研究并建立了激光损伤1064nm增透熔石英的理论模型，采用数值模拟方法计算了1064nm增透熔石英内部的瞬态温度场和应力场分布，分析了激光对1064nm增透熔石英的损伤机理。结果表明：激光对1064nm增透熔石英的损伤存在一定的累积效应，其效果使材料的损伤程度加剧，材料内部沿径向的温度梯度较大，沿轴向产生的温度梯度较小。在应力损伤中，环向应力起主要作用。1064nm增透熔石英发生损伤时，主要从激光作用中心点或光斑半径边缘附近开始。
연구병건립료격광손상1064nm증투용석영적이론모형，채용수치모의방법계산료1064nm증투용석영내부적순태온도장화응력장분포，분석료격광대1064nm증투용석영적손상궤리。결과표명：격광대1064nm증투용석영적손상존재일정적루적효응，기효과사재료적손상정도가극，재료내부연경향적온도제도교대，연축향산생적온도제도교소。재응력손상중，배향응력기주요작용。1064nm증투용석영발생손상시，주요종격광작용중심점혹광반반경변연부근개시。

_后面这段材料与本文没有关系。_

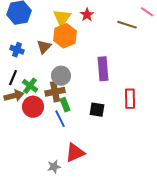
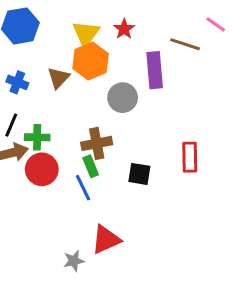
purple rectangle: (103, 69) -> (155, 70), moved
gray circle: (61, 76) -> (123, 98), moved
green cross: (30, 86) -> (37, 137), turned -35
brown cross: (55, 92) -> (97, 143), moved

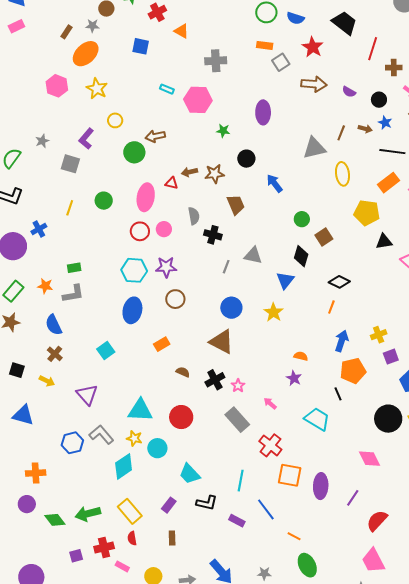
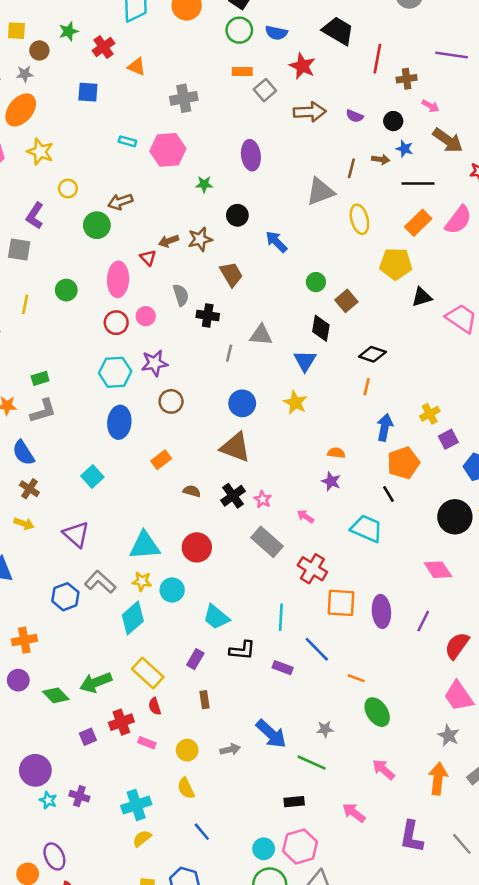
red triangle: (172, 183) -> (148, 258), turned 40

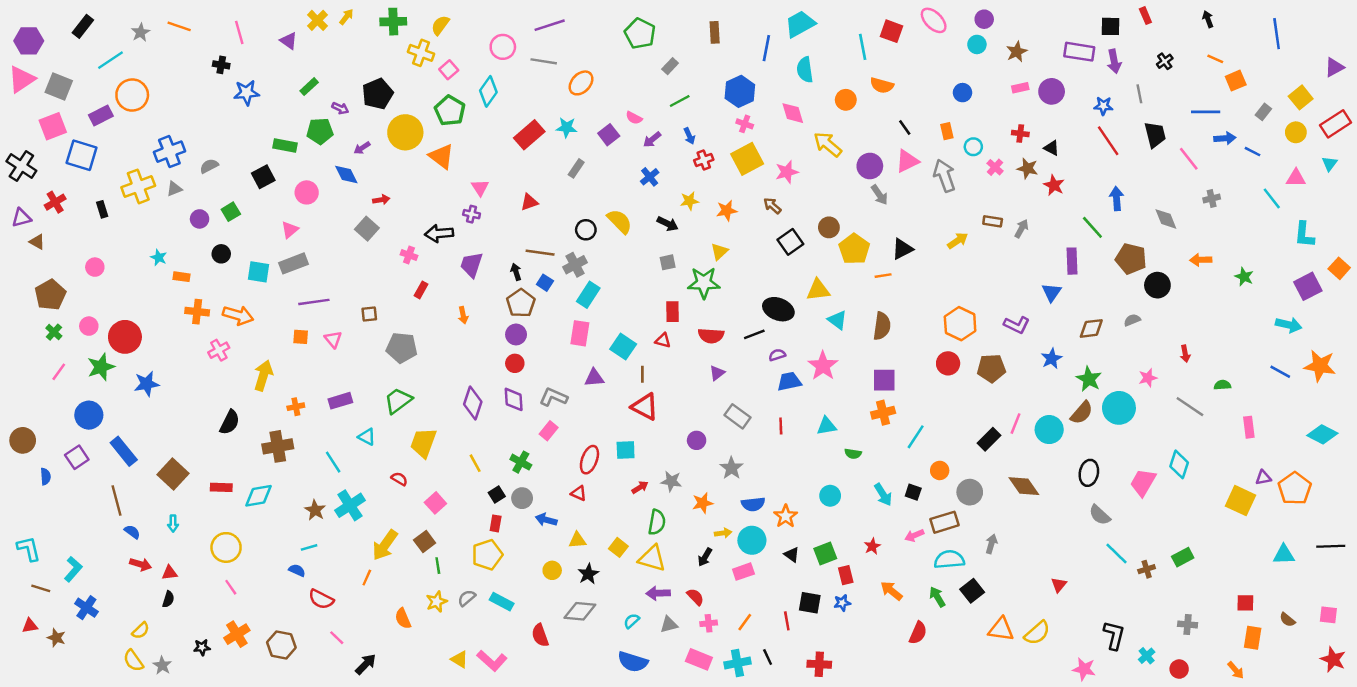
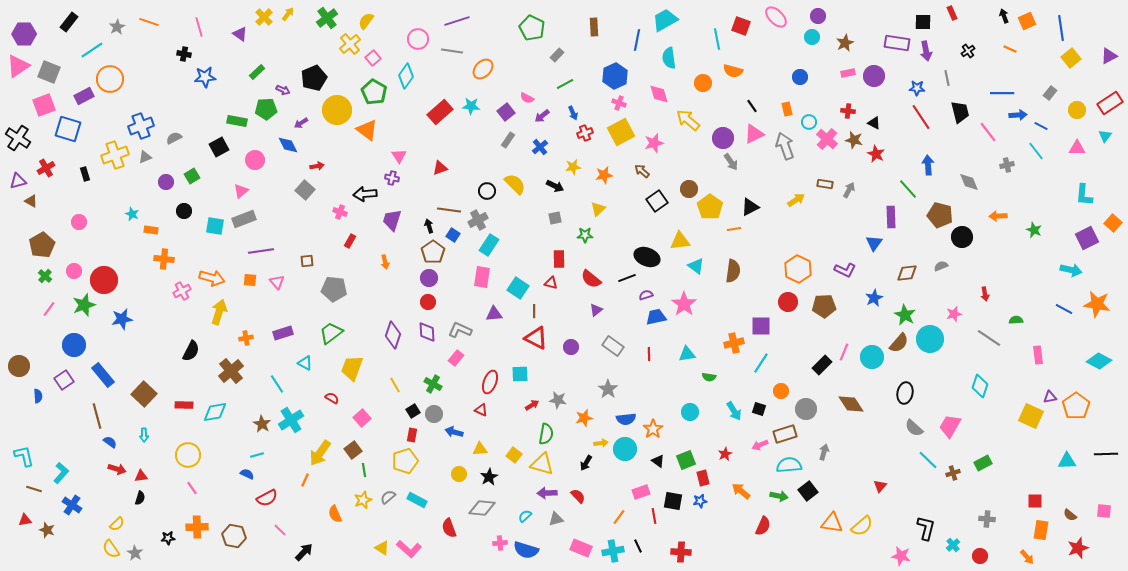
green cross: (393, 22) -> (327, 18), turned -35
yellow cross: (421, 53) -> (350, 44), turned 30
orange square: (1236, 81) -> (1027, 21), moved
yellow square: (1301, 97) -> (1071, 58), moved
pink cross: (995, 167) -> (827, 139), size x1.5
gray rectangle: (576, 168) -> (508, 140), moved
cyan line: (1272, 198) -> (1036, 151), moved
green star: (704, 283) -> (585, 235), size x0.6
orange arrow: (238, 315) -> (212, 278), moved
red semicircle: (711, 336) -> (591, 279), turned 35
purple square: (884, 380) -> (761, 326), moved
purple circle: (697, 440) -> (571, 347), moved
brown cross: (278, 446) -> (231, 371), turned -30
pink trapezoid: (1143, 482) -> (950, 426), moved
pink rectangle: (743, 572) -> (641, 492), moved
green arrow: (937, 597) -> (779, 496), turned 132
red semicircle: (321, 599) -> (267, 498), turned -55
pink cross: (709, 623) -> (500, 543), moved
orange cross: (237, 634) -> (197, 527), turned 30
red star: (1333, 659) -> (1078, 548), moved, turned 30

In this paper,the theoretical model of thermal stress damage of 1064nm anti-reflection fused silica is studied and established, the transient distributions of temperature field and thermal stress field are simulated by using the finite element method (FEM) and then the mechanism of the damage is analyzed. The main results show that there is a cu-mulative effect in the process of 1064nm anti-reflection fused silica damaged by the laser and the material damage de-gree is increased. The radial temperature gradient is bigger and the axial temperature gradient is smaller in the fused sil-ica internal. In thermal stress damage process which circumferential stress acts a primary role, 1064nm anti-reflection fused silica is damaged by the laser which often occurs at the action center or the edge near the spot radius.